Mrs. Morel, kaba saba bir adam olan, içkiye düşkün kocasında aradıklarını bulamayınca, tüm umutlarını oğullarına, özellikle de Paul’a bağlar. Buyurgan annenin dayanılmaz sahiplenme duygusu, Paul’un yaşamını baştan sona etkileyecek, yalnızca babasıyla olan ilişkisine değil, âşık olduğu iki kadınla ilişkilerine de egemen olacaktır.

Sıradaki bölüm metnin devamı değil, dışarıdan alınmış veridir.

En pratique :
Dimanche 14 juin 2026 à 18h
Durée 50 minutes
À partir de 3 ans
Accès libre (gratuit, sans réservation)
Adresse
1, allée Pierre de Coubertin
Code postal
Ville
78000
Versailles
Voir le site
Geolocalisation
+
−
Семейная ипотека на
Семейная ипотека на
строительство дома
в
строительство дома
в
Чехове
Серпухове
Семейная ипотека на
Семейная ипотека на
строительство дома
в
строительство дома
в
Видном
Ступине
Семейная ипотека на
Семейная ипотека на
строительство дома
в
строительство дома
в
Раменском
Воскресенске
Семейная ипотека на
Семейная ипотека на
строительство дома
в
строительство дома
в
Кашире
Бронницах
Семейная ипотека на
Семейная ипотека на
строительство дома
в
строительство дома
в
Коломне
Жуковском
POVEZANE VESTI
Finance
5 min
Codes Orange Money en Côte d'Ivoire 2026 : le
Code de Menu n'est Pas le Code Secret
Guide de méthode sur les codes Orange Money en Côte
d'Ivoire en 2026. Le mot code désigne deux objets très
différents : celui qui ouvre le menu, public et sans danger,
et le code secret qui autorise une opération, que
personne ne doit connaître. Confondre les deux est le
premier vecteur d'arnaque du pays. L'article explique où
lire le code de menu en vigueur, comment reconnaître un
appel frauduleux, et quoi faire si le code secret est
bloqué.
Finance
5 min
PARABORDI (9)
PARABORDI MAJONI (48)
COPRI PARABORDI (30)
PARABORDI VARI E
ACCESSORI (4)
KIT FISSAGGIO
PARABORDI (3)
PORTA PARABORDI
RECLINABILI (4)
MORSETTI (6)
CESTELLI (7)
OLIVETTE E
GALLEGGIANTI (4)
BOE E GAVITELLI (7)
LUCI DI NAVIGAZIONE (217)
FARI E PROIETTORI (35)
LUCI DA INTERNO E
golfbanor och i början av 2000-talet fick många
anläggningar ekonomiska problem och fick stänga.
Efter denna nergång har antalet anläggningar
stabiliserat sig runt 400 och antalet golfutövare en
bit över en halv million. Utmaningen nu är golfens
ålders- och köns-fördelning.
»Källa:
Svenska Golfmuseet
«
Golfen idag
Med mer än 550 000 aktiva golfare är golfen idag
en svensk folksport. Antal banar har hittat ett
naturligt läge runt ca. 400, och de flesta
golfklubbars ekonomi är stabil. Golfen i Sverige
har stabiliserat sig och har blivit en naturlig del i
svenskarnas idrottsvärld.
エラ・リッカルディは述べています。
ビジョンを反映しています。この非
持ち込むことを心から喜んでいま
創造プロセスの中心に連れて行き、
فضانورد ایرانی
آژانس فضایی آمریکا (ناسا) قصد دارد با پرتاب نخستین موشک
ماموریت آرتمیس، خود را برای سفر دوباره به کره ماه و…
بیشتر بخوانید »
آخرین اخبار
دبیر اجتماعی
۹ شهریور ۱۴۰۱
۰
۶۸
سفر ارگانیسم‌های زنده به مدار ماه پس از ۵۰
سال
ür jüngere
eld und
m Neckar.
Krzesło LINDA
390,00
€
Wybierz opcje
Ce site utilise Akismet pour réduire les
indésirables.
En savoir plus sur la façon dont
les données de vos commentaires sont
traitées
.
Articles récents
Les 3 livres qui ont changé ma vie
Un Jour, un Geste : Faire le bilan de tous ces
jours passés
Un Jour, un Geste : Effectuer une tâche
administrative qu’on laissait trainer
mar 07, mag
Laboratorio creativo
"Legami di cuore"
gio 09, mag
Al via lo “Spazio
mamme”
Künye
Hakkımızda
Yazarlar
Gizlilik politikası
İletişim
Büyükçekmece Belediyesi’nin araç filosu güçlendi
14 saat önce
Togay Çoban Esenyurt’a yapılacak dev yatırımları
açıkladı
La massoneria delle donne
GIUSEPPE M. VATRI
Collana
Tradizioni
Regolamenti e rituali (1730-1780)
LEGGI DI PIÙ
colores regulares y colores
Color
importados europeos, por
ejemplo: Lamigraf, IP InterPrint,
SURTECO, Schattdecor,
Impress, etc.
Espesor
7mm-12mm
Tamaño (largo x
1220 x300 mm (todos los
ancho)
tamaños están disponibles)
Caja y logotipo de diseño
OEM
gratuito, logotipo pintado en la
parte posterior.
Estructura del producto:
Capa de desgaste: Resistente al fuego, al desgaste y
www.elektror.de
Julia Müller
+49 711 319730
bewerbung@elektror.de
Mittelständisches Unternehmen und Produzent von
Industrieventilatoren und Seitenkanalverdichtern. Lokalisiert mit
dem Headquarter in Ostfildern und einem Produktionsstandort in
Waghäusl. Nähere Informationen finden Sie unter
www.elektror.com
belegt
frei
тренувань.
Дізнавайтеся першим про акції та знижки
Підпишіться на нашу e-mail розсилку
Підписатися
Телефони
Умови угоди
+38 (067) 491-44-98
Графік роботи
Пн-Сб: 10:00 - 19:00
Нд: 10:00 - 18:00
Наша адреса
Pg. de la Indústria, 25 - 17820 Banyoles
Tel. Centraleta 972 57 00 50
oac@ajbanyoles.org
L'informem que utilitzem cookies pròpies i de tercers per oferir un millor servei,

Ülkemizde genellikle Lady Chatterley’in Âşığı romanıyla tanınan ünlü İngiliz yazar D.H. Lawrence’ın başyapıtlarından Oğullar ve Sevgililer, büyük ölçüde otobiyografik özellikler taşır. Romanın başkahramanı Paul Morel, birçoklarınca Lawrence’a benzetilmiş; sarhoş gezen madenci baba ve ona direnen güçlü anne tiplerinin de yazarın kendi anne ve babasını andırdığı ileri sürülmüştür.
BİRİNCİ BÖLÜM
I
Morel’lerin evliliğinin ilk yılları
“The Bottoms”, “Hell Row–Cehennem Sokağı”nın yerini aldı. Cehennem Sokağı, Greenhill Yolu’ndaki derenin kıyısına sıralanmış, saz damlı, bel vermiş kulübelerden oluşmuş bir mahalleydi. Burada, iki tarla ötedeki küçük yataklarda çalışan kömür madeni işçileri yaşardı. Dere, kömürleri makaranın çevresinde bir çember içinde yorgun argın ayak sürüyerek dönen eşeklerle dışarı çekilen bu küçük maden ocaklarının yüzünden güçbela büyüyebilmiş akçaağaçların altından akardı. Çevredeki kırlıkların dört bir yanı bu ocaklarla doluydu; bazıları II. Charles devrinden beri çalışıyordu ve madencilerle eşekler, mısır tarlalarıyla otlaklarda küçük kara lekeler ve garip tepecikler oluşturarak, karıncalar gibi toprağın içinde yitip giderlerdi. Yer yer toplu halde ya da çifter çifter yapılmış bu madenci kulübelerinin, kaba saba, garip biçimli çiftlikler ve çiftlik evleriyle birlikte yayılmış olduğu bölge, Bestwood köyüydü. Sonra, altmış yıl kadar önce, ansızın bir değişiklik oldu. Küçük maden yataklarının yanı sıra büyük sermayelerin madenleri ortaya çıktı. Nottinghamshire’la Derbyshire’ın kömür ve demir yatakları keşfedildi. Carston, Waite ve Ortak’ları belirdi. Bu heyecan sürüp giderken, Lord Palmerston, Sherwood Ormanı’nın kenarındaki Spinney Parkı’nda şirketin resmî açılışını yaptı.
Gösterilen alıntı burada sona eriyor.